Question

A car moves on a circular path of radius $5 m$. At one instant the speed of the car is $5m/s$ and it is decreasing at a rate of $5m/s^2$. The angle between the acceleration vector and the velocity vector at this instant is:
A) $\dfrac{\pi }{3}$
B) $\dfrac{\pi }{4}$
C) $\dfrac{{2\pi }}{3}$
D) $\dfrac{{3\pi }}{4}$

Answer 1

Hint: The rate of change of the position of the object is represented by a velocity vector. The magnitude represents the speed of the object and the direction gives its direction. According to the vector addition, vectors can either be added or subtracted as per the situation.

Complete step by step solution:
 
Given data:
The Radius of the circular path, r = 5m
The speed of the car,v = \[5m/s\]
The tangential acceleration, \[{a_T} = 5m/{s^2}\]
 The angle between the acceleration vector and the velocity vector =?
The centripetal acceleration is given by the formula, \[{a_c} = \dfrac{{{v^2}}}{r}\]
Substituting the values of r and v, we get
 \[{a_c} = \dfrac{{{5^2}}}{5} = \dfrac{{25}}{5} = 5m/{s^2}\]
\[ \Rightarrow {a_c} = 5m/{s^2}\]
Thus the net acceleration will be equal to \[\sqrt[2]{{{5^2} + {5^2}}}\]at an angle of $\dfrac{\pi }{4}$to the tangential acceleration.
$\therefore $ The angle $ = \pi - \dfrac{\pi }{4} = \dfrac{{3\pi }}{4}$
Hence the angle between the acceleration vector and the velocity vector is $\dfrac{{3\pi }}{4}$.

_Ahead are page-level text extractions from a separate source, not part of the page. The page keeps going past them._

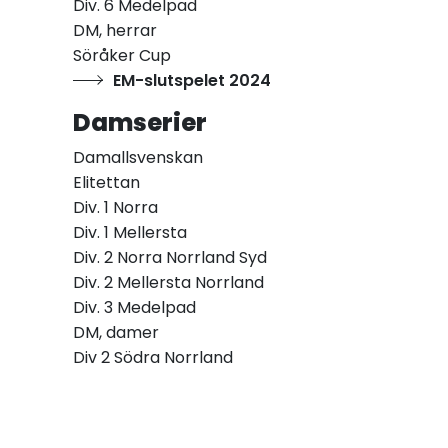
Div. 6 Medelpad
DM, herrar
Söråker Cup
EM-slutspelet 2024
Damserier
Damallsvenskan
Elitettan
Div. 1 Norra
Div. 1 Mellersta
Div. 2 Norra Norrland Syd
Div. 2 Mellersta Norrland
Div. 3 Medelpad
DM, damer
Div 2 Södra Norrland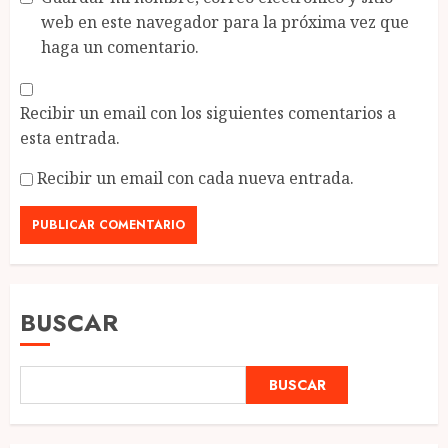
web en este navegador para la próxima vez que
haga un comentario.
Recibir un email con los siguientes comentarios a
esta entrada.
Recibir un email con cada nueva entrada.
BUSCAR
BUSCAR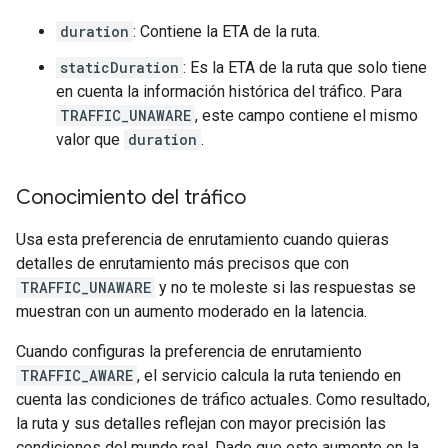
duration
: Contiene la ETA de la ruta.
staticDuration
: Es la ETA de la ruta que solo tiene
en cuenta la información histórica del tráfico. Para
TRAFFIC_UNAWARE
, este campo contiene el mismo
valor que
duration
.
Conocimiento del tráfico
Usa esta preferencia de enrutamiento cuando quieras
detalles de enrutamiento más precisos que con
TRAFFIC_UNAWARE
y no te moleste si las respuestas se
muestran con un aumento moderado en la latencia.
Cuando configuras la preferencia de enrutamiento
TRAFFIC_AWARE
, el servicio calcula la ruta teniendo en
cuenta las condiciones de tráfico actuales. Como resultado,
la ruta y sus detalles reflejan con mayor precisión las
condiciones del mundo real. Dado que este aumento en la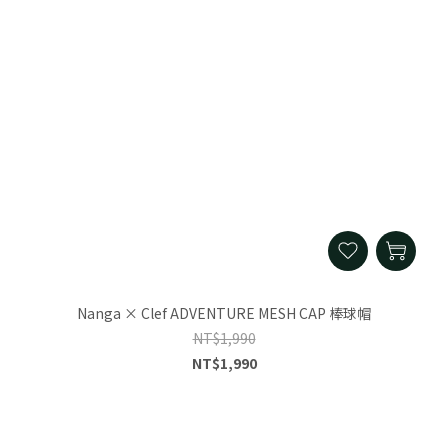
Nanga × Clef ADVENTURE MESH CAP 棒球帽
NT$1,990
NT$1,990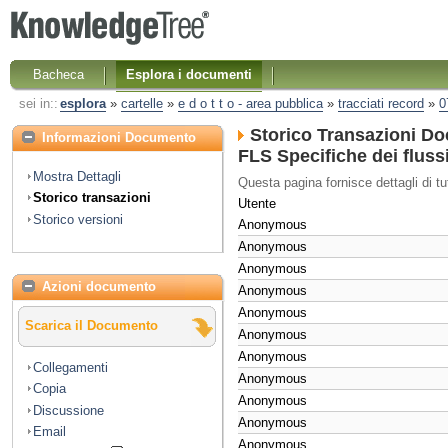
Bacheca
Esplora i documenti
sei in::
esplora
»
cartelle
»
e d o t t o - area pubblica
»
tracciati record
»
0
Storico Transazioni D
Informazioni Documento
FLS Specifiche dei flussi
Mostra Dettagli
Questa pagina fornisce dettagli di tu
Storico transazioni
Utente
Storico versioni
Anonymous
Anonymous
Anonymous
Azioni documento
Anonymous
Anonymous
Scarica il Documento
Anonymous
Anonymous
Collegamenti
Anonymous
Copia
Anonymous
Discussione
Anonymous
Email
Anonymous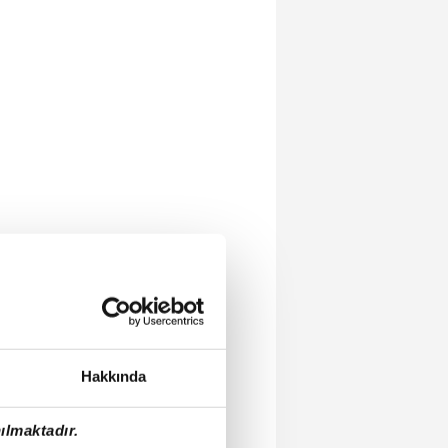
Hakkında
ılmaktadır.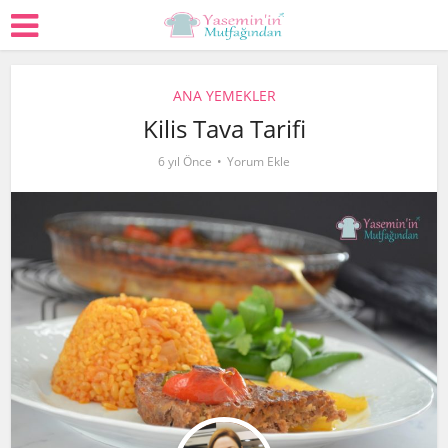
ANA YEMEKLER
Kilis Tava Tarifi
6 yıl Önce
Yorum Ekle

Hence the correct option is D.

Note: 1. Whenever there is a change in the velocity of the body, then we can say that the body is accelerating. The rate at which the body changes its velocity is called acceleration. It is a vector quantity and thus has both magnitude and direction. The acceleration vector does not change with time and it is constant.
2. The velocity vector and the acceleration vector are always perpendicular to each other in case of uniform circular motion.
3. In the coordinate system, when the object is moving in the positive direction, we can say that it is a positive vector, and when it is moving in the opposite direction, we can say that it is a negative vector.